Your next Catwoman, ladies and gentlemen.
In case you noticed in my last post that I read and reviewed issues 6-10 and 16-20 of Legends of the Dark Knight and began wondering why I skipped 11-15, it's simple.  That's a five-part story, and I only own the first issue.  The story, "Prey," was written by Paul Gulacy and features Dr.

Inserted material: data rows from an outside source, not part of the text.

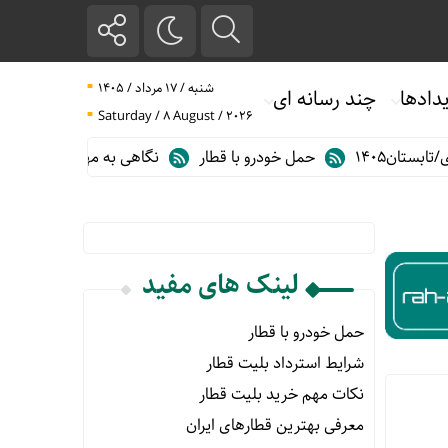
شنبه / ۱۷ مرداد / ۱۴۰۵
دادها
چند رسانه ای
Saturday / 8 August / 2026
ان۱۴۰۵
حمل خودرو با قطار
نگاهی به مهم ترین آمارهای حمل و ن
لینک های مفید
حمل خودرو با قطار
شرایط استرداد بلیت قطار
نکات مهم خرید بلیت قطار
معرفی بهترین قطارهای ایران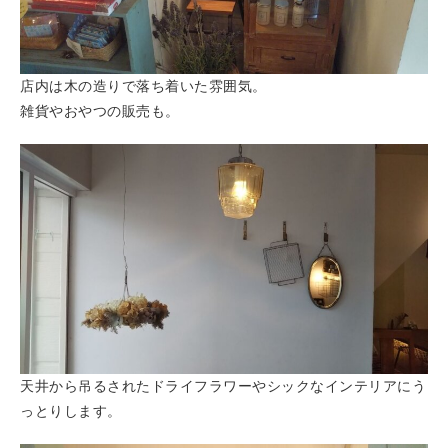
店内は木の造りで落ち着いた雰囲気。
雑貨やおやつの販売も。
天井から吊るされたドライフラワーやシックなインテリアにう
っとりします。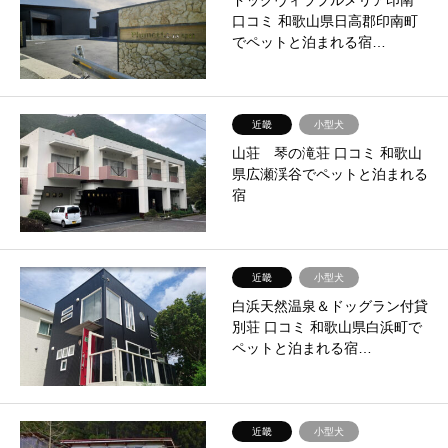
口コミ 和歌山県日高郡印南町
でペットと泊まれる宿…
近畿
小型犬
山荘 琴の滝荘 口コミ 和歌山
県広瀬渓谷でペットと泊まれる
宿
近畿
小型犬
白浜天然温泉＆ドッグラン付貸
別荘 口コミ 和歌山県白浜町で
ペットと泊まれる宿…
近畿
小型犬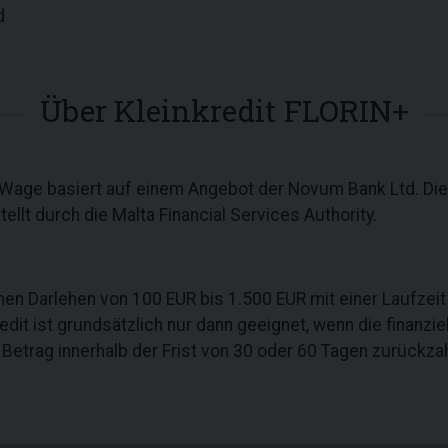
d
Über Kleinkredit FLORIN+
yWage basiert auf einem Angebot der Novum Bank Ltd. Die
stellt durch die Malta Financial Services Authority.
inen Darlehen von 100 EUR bis 1.500 EUR mit einer Laufzei
edit ist grundsätzlich nur dann geeignet, wenn die finanzie
 Betrag innerhalb der Frist von 30 oder 60 Tagen zurückza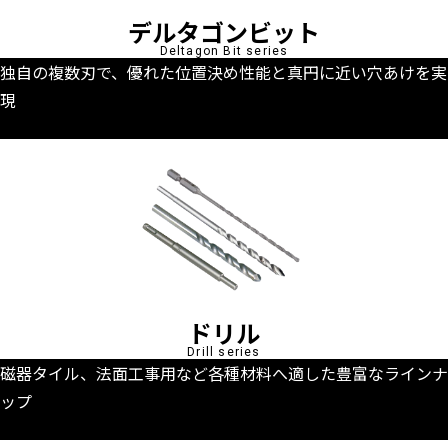
デルタゴンビット
Deltagon Bit series
独自の複数刃で、優れた位置決め性能と真円に近い穴あけを実
現
ドリル
Drill series
磁器タイル、法面工事用など各種材料へ適した豊富なラインナ
ップ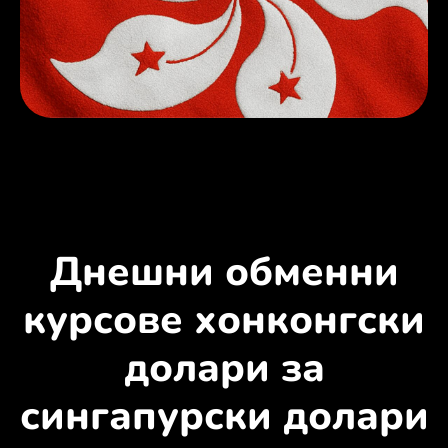
Днешни обменни
курсове хонконгски
долари за
сингапурски долари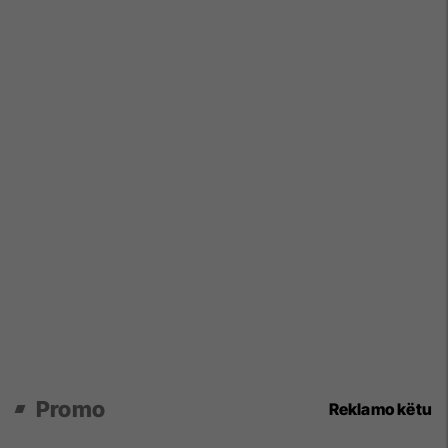
Promo
Reklamo këtu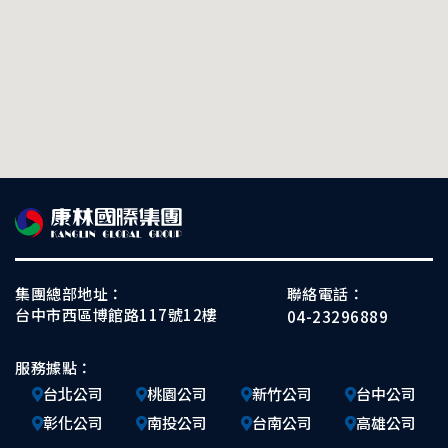
集團總部地址：
聯絡電話：
台中市西區博館路117號12樓
04-23296889
服務據點：
台北公司
桃園公司
新竹公司
台中公司
彰化公司
南投公司
台南公司
高雄公司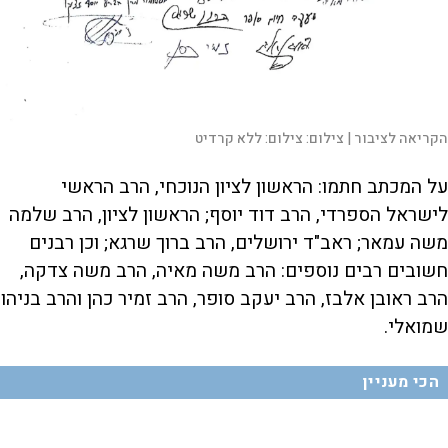
הקריאה לציבור |
צילום:
צילום: ללא קרדיט
על המכתב חתמו: הראשון לציון הנוכחי, הרב הראשי
לישראל הספרדי, הרב דוד יוסף; הראשון לציון, הרב שלמה
משה עמאר; ראב"ד ירושלים, הרב ברוך שרגא; וכן רבנים
חשובים רבים נוספים: הרב משה מאיה, הרב משה צדקה,
הרב ראובן אלבז, הרב יעקב סופר, הרב זמיר כהן והרב בניהו
שמואלי.
הכי מעניין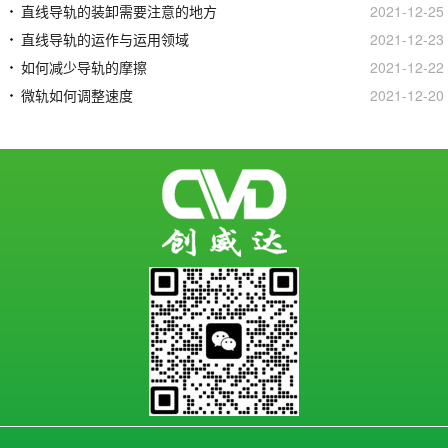
直线导轨的装卸需要注意的地方
2021-12-25
直线导轨的运作与运用领域
2021-12-23
如何减少导轨的摩擦
2021-12-22
微轨如何调整速度
2021-12-20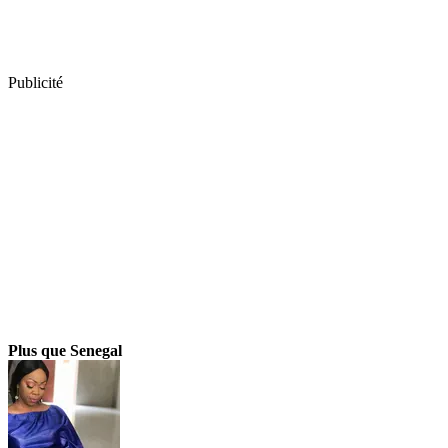
Publicité
Plus que Senegal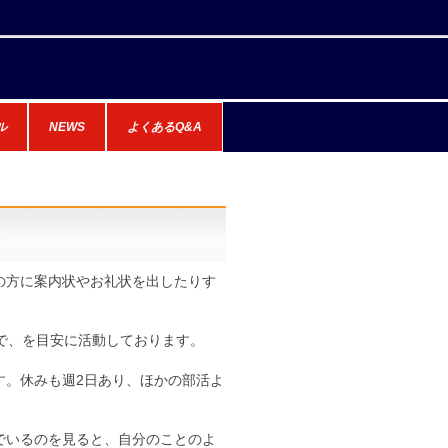
ル
NEWS
よくあるQ&A
の方に案内状やお礼状を出したりす
で、を目安に活動しております。
す。休みも週2日あり、ほかの部活よ
でいるのを見ると、自分のことのよ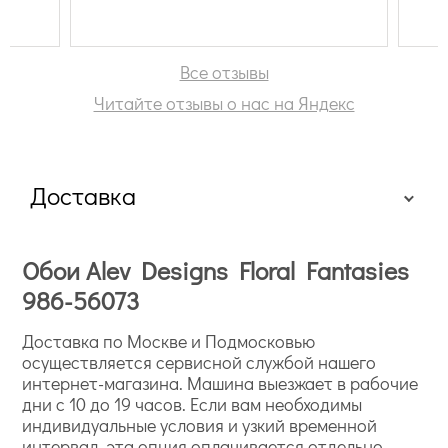
Все отзывы
Читайте отзывы о нас на Яндекс
Доставка
Обои Alev Designs Floral Fantasies
986-56073
Доставка по Москве и Подмосковью
осуществляется сервисной службой нашего
интернет-магазина. Машина выезжает в рабочие
дни с 10 до 19 часов. Если вам необходимы
индивидуальные условия и узкий временной
интервал, эта опция оплачивается отдельно.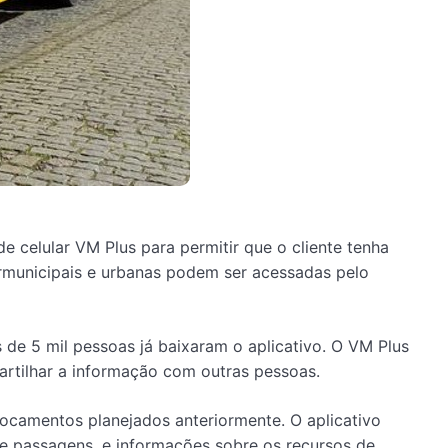
e celular VM Plus para permitir que o cliente tenha
ermunicipais e urbanas podem ser acessadas pelo
 de 5 mil pessoas já baixaram o aplicativo. O VM Plus
partilhar a informação com outras pessoas.
locamentos planejados anteriormente. O aplicativo
 de passagens, e informações sobre os recursos de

Hugo Strange (a mentally imbalanced psychiatrist obsessed with Batman).  It opens with Jim Gordon leading a task force to bring in Batman, and I'm told Catwoman makes an appearance.  Fans will remember that the last movie ended with the police pursuing Batman, and that Anne Hathaway has been cast as Selina Kyle.  Anyway, those five issues have sat dormant in back issue bins for the majority of the last twenty years.  Then the Internet rumor mill got involved.

See, word has it (from what authority, I can't say) that the next Batman movie, The Dark Knight Rises, will be based at least in part on "Prey."  eBay sellers are now hocking complete sets of the five issues for ~$30.  It stands to reason that the majority of those willing to pay these inflated prices are the same fanboys who live and die by the latest speculation gossip peddled by Ain't It Cool News.  How many of them are out there remains to be seen.  I'm of course irritated because it's a temporary speed bump in my filling in the holes of my library.  I'm tempted to be bitter over Hot Topic shoppers who weren't even born when those issues went to print being responsible for all this, but the truth is that they're simply being manipulated by sellers who are leaping at the brief opportunity to finally unload these 20 year old issues and actually (finally) make some money off of them.  In any event, it's only my own fault I never got around to buying the issues by now.

Legends of the Dark Knight #11
"Prey" Part One of Five
If anything, there's a part of me that's encouraged by this kind of price hike.  Buyers surely can't expect The Dark Knight Rises to be just a literal adaptation of "Prey."  Unlike the 90s, they're not buying with some kind of misguided investment plan in mind, thinking they'll make a fortune later.  Rather, they're buying because they're so eager for that movie that they're willing to pay $6 an issue to read a handful of comic books that might be used in some capacity in its story.  It's really a testament to Christopher Nolan and his Bat-films that this kind of enthusiasm has been generated.  And it's actually nice to know in the era of Hollywood-dominated Comic Con that there are still fans who remember that their superhero movies were based on comic books.  The industry has been floundering for the last several years (for various reasons).  This kind of enthusiasm has to be welcome, even if the only immediate beneficiaries are the collectors and dealers who've patiently held onto those issues for two decades.